DIRECTIONS: Your answer should be one number: the count of lines in these entries that hold the word "черная".

RECORDS TO PROCESS:
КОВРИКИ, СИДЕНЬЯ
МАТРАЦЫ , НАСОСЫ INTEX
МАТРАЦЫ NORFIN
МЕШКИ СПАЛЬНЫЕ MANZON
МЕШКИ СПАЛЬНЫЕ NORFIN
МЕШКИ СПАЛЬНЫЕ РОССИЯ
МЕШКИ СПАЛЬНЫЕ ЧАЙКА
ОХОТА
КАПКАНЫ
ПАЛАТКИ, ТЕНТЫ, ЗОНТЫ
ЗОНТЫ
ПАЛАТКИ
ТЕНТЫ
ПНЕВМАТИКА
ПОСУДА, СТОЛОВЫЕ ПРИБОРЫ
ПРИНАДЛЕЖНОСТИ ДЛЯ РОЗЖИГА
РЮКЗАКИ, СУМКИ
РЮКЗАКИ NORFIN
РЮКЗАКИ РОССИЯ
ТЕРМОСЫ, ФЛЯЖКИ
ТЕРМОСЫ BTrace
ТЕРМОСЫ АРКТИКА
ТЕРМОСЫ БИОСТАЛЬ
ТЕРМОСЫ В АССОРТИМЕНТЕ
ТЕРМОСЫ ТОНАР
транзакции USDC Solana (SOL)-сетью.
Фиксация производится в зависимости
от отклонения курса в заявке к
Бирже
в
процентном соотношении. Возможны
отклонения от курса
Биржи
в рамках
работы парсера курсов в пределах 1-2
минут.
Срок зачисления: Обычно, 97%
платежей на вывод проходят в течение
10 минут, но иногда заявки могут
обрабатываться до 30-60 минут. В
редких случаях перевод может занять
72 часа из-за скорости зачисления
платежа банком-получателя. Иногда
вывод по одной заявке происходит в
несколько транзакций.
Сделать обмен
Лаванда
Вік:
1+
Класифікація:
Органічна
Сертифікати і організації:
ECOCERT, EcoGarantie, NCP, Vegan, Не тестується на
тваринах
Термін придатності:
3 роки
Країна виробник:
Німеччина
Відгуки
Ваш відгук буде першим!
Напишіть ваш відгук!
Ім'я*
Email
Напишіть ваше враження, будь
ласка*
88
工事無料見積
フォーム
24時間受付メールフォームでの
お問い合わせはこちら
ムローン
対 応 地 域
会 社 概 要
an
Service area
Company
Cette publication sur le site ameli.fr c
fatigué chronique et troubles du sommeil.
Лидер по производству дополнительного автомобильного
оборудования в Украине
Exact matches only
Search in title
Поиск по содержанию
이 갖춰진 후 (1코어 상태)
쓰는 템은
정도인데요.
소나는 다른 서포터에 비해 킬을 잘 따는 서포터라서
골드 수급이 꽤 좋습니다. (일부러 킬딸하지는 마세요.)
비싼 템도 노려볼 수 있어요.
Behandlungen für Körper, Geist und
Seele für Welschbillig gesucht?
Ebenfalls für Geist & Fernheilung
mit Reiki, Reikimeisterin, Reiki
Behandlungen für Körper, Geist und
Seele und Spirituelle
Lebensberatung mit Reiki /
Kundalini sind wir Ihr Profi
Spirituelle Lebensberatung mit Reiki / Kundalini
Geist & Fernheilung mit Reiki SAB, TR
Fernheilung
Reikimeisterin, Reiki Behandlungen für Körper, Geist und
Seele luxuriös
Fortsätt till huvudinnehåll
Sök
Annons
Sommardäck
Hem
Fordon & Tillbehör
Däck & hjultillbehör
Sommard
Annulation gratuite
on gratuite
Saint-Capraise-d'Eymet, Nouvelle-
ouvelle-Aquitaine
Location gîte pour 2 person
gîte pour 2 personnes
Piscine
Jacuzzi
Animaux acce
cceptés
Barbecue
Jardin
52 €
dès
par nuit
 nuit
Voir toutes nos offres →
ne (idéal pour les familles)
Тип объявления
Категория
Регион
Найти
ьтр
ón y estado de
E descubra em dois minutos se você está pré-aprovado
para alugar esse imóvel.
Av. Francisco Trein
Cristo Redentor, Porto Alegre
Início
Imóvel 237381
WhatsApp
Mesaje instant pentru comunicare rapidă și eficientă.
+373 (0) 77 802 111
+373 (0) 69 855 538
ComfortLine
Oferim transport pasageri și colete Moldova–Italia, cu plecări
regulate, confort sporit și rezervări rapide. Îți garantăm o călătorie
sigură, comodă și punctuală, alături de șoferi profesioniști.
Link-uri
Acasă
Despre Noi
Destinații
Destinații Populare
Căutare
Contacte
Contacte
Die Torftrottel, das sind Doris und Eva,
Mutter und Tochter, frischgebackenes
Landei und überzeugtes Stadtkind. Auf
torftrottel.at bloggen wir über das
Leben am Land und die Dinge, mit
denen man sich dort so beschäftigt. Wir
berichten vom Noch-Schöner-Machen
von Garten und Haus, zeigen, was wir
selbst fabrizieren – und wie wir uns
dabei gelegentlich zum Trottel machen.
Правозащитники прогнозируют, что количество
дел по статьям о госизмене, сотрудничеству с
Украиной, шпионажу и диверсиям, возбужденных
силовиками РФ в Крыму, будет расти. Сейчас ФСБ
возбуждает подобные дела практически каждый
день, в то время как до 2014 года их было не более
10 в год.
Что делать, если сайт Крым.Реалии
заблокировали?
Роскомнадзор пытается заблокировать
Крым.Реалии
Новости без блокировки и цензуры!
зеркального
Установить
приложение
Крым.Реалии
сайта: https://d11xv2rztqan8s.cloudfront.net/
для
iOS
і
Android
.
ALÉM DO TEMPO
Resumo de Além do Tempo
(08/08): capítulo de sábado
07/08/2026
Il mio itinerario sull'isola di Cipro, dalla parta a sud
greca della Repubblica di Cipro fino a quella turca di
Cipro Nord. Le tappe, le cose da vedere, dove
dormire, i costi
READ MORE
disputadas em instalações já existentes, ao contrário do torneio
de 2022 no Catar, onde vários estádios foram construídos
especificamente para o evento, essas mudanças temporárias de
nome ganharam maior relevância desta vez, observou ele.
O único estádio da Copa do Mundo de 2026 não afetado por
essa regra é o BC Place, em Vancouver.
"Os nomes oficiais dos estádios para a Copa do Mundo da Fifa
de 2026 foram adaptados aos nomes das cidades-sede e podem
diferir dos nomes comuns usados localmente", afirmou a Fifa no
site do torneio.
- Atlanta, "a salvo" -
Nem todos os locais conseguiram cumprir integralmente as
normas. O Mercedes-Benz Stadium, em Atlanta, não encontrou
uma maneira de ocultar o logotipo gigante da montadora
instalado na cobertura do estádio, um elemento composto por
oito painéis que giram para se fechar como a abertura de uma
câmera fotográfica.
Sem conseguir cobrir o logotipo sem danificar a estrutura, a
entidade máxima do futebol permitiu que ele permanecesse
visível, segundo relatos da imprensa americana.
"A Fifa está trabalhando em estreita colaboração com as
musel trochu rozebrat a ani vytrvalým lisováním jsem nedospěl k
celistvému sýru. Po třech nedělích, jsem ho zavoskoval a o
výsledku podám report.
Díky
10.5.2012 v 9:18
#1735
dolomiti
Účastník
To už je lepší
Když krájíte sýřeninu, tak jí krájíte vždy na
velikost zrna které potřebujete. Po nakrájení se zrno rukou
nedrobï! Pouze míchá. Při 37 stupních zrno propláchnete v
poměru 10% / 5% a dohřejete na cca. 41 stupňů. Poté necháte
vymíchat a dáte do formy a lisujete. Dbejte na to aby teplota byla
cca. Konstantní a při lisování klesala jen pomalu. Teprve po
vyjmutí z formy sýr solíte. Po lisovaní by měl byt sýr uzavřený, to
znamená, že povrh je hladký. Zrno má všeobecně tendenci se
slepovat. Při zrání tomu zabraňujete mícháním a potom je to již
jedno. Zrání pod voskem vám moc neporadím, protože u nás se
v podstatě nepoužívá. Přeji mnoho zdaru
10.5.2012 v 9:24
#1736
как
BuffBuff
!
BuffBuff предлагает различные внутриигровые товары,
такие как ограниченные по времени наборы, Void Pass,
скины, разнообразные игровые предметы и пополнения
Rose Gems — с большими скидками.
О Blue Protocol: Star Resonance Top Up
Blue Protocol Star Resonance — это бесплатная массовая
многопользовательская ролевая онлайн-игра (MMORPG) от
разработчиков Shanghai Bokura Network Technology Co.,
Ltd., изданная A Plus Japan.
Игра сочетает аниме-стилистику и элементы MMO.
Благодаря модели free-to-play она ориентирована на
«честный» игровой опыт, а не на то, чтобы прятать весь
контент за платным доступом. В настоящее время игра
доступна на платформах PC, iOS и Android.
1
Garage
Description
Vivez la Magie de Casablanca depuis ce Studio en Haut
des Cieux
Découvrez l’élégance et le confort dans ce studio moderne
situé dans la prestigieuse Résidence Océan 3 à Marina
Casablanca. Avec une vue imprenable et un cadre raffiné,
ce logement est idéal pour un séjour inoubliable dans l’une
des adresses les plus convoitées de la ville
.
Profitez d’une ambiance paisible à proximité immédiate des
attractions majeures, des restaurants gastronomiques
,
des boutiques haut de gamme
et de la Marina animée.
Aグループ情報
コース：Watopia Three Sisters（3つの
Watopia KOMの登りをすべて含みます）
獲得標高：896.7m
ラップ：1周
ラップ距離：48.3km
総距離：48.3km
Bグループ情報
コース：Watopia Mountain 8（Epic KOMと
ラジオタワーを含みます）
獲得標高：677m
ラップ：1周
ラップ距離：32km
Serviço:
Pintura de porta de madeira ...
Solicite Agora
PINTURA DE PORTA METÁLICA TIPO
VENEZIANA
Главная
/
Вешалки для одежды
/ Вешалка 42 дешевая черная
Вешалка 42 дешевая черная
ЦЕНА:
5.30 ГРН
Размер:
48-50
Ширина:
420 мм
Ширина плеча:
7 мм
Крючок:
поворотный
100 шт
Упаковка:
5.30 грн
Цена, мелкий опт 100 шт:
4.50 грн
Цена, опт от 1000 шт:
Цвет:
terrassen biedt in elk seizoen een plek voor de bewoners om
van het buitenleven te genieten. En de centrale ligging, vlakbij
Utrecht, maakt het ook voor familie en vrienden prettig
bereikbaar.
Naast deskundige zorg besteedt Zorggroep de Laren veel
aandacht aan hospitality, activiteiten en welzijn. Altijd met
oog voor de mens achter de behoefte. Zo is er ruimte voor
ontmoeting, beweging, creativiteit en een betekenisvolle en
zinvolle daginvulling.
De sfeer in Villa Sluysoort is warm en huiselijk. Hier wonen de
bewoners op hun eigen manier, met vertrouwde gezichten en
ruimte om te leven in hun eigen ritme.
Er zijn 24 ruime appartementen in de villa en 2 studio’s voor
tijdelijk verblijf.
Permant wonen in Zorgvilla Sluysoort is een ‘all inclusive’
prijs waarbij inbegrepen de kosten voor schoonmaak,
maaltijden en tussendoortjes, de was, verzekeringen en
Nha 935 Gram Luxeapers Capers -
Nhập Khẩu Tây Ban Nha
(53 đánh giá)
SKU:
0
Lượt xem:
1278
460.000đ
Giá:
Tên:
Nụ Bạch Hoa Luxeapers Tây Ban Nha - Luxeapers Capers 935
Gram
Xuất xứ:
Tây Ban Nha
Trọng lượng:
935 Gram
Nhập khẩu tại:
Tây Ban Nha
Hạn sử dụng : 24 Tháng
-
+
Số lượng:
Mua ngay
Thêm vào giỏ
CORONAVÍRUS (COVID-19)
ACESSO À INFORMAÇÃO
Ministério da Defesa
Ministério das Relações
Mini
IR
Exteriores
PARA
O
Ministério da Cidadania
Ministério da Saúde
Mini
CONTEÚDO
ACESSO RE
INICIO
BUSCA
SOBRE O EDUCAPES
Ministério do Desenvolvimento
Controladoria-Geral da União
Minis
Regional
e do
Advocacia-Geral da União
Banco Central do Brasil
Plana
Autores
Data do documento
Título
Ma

SOLUTION FOR THIS PROBLEM: 2